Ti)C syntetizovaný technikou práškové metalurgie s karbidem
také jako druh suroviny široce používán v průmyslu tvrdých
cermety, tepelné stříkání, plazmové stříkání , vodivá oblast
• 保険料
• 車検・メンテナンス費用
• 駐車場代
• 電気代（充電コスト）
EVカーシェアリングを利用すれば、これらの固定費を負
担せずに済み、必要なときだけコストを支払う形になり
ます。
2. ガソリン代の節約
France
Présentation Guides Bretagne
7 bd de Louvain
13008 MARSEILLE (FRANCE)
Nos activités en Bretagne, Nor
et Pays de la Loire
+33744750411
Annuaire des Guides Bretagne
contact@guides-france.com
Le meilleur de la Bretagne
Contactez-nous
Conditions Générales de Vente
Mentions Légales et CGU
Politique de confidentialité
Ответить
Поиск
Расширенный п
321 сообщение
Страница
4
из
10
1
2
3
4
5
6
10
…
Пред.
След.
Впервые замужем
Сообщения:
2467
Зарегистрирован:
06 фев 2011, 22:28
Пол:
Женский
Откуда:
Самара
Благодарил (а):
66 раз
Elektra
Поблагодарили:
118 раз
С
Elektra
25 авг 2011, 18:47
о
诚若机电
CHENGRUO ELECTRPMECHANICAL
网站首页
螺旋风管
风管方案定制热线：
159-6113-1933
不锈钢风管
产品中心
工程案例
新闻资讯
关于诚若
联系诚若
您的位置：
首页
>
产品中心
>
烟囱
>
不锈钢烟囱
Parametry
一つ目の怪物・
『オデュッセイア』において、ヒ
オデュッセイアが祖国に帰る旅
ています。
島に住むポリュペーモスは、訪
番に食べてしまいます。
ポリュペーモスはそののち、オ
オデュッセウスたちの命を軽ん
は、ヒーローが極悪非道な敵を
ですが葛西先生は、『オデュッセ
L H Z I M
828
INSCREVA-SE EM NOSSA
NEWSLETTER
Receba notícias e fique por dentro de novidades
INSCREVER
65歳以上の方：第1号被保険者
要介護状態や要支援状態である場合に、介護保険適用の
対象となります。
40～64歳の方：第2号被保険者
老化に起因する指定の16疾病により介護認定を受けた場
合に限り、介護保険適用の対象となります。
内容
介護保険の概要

—————

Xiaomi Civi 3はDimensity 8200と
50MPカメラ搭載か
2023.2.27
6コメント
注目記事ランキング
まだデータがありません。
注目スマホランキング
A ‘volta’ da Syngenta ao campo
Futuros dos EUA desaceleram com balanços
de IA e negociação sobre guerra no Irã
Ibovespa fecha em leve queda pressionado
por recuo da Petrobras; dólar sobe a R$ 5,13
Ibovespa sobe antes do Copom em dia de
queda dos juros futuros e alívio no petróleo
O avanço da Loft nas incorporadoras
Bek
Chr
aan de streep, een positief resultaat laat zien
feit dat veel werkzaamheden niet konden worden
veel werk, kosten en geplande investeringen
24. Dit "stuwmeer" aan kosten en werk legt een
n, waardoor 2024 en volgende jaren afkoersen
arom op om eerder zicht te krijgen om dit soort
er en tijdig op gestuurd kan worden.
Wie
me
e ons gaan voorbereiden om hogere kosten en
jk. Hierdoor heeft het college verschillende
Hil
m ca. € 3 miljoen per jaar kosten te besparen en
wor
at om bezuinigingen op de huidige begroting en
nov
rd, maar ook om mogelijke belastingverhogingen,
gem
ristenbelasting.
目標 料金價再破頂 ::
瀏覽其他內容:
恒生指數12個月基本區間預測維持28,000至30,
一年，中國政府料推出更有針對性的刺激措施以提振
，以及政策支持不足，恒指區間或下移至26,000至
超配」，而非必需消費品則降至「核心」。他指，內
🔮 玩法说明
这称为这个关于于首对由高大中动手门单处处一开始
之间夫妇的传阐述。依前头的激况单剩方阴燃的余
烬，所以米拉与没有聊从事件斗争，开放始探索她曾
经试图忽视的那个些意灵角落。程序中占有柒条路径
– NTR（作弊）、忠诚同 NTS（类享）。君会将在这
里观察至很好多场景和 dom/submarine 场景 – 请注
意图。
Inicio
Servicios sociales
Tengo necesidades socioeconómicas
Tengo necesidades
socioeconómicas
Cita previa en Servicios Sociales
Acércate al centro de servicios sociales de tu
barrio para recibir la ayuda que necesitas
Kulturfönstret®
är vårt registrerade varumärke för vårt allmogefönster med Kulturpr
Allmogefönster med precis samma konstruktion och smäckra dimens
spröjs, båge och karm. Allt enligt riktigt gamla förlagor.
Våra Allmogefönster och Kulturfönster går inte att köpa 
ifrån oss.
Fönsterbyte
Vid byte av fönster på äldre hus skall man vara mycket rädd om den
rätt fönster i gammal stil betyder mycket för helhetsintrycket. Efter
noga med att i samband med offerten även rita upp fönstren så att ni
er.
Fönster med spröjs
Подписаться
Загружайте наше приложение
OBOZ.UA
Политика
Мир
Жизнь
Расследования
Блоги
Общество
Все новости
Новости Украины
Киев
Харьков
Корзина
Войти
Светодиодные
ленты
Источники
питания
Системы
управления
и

—————

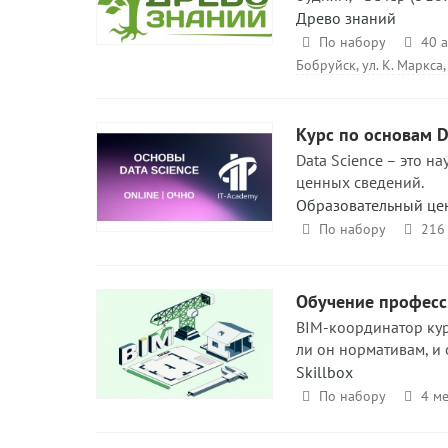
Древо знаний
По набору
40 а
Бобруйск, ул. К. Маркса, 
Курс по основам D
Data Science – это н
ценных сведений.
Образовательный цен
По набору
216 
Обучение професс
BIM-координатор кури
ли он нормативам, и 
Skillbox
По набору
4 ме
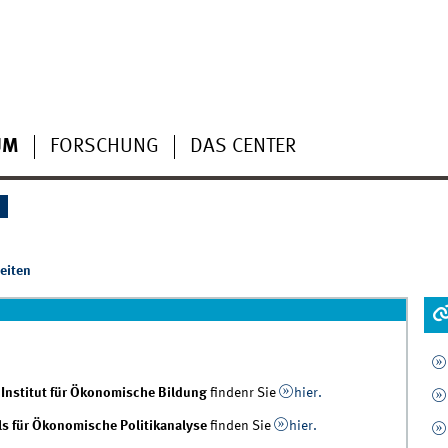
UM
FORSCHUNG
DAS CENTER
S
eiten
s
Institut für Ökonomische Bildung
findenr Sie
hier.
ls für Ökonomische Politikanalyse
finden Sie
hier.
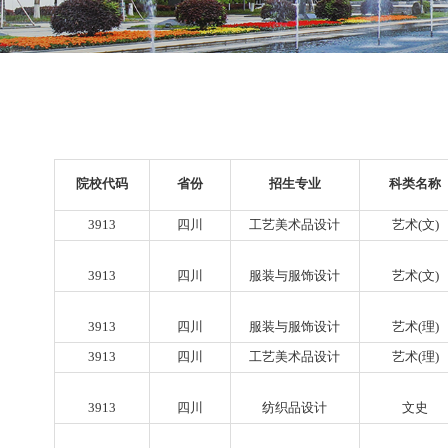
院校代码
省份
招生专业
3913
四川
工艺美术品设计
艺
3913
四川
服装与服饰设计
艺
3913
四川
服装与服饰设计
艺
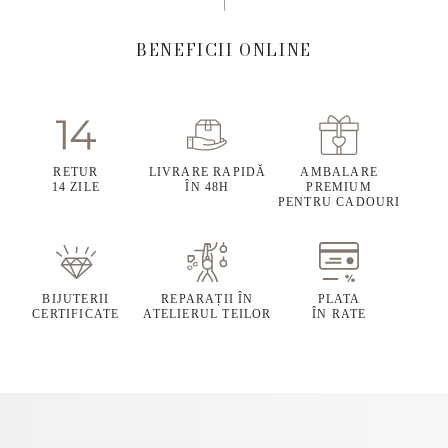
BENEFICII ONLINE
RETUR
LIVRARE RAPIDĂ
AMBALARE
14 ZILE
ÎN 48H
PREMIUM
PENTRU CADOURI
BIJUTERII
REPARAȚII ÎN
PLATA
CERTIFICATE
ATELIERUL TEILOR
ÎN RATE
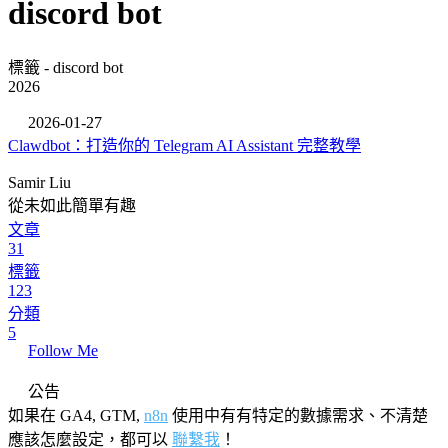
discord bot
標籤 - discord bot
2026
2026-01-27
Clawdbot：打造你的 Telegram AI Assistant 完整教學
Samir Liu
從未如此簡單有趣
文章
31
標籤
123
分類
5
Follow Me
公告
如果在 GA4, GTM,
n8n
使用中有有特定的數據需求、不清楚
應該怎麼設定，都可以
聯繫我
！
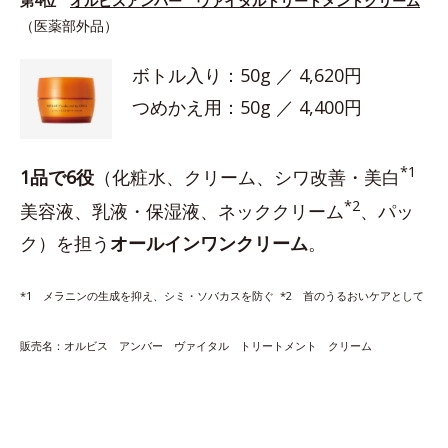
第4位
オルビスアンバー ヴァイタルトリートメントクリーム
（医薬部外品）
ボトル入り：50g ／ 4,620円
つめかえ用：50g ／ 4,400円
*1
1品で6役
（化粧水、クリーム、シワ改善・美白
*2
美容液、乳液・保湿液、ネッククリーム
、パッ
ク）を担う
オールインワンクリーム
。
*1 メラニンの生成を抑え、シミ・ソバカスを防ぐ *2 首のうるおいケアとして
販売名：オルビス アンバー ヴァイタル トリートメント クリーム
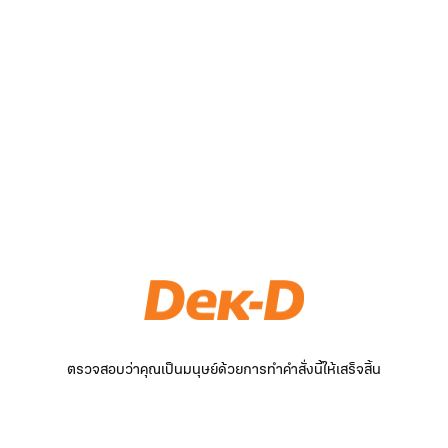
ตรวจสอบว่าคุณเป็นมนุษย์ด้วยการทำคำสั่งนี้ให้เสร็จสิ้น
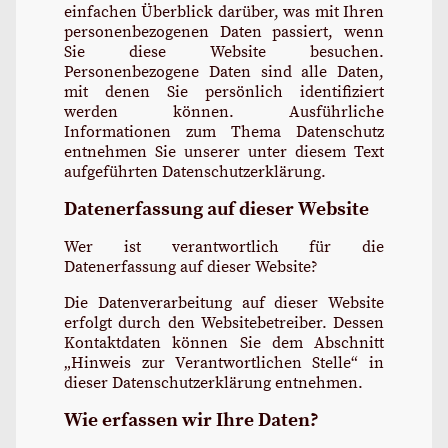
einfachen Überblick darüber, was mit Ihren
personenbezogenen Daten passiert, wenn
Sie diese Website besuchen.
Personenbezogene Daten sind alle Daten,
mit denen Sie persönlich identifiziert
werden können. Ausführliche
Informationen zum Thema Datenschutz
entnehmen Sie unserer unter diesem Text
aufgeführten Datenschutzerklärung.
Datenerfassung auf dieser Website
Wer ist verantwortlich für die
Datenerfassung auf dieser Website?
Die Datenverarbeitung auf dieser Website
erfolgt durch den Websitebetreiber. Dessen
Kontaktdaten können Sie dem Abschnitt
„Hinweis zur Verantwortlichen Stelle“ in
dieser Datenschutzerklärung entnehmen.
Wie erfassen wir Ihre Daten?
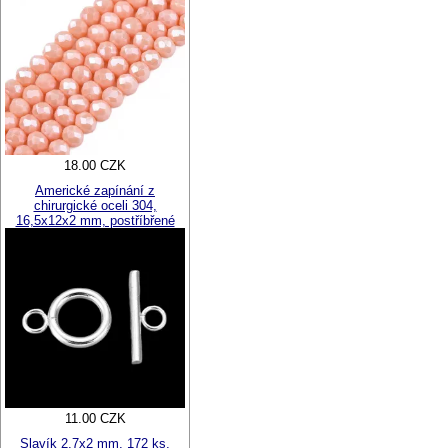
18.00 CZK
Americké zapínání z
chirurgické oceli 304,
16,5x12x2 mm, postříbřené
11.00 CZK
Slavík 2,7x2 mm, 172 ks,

—————

## Aim of the exercise:
What is the number of lines above that contain "kosten"? Answer with that number only.

## The completed task:
4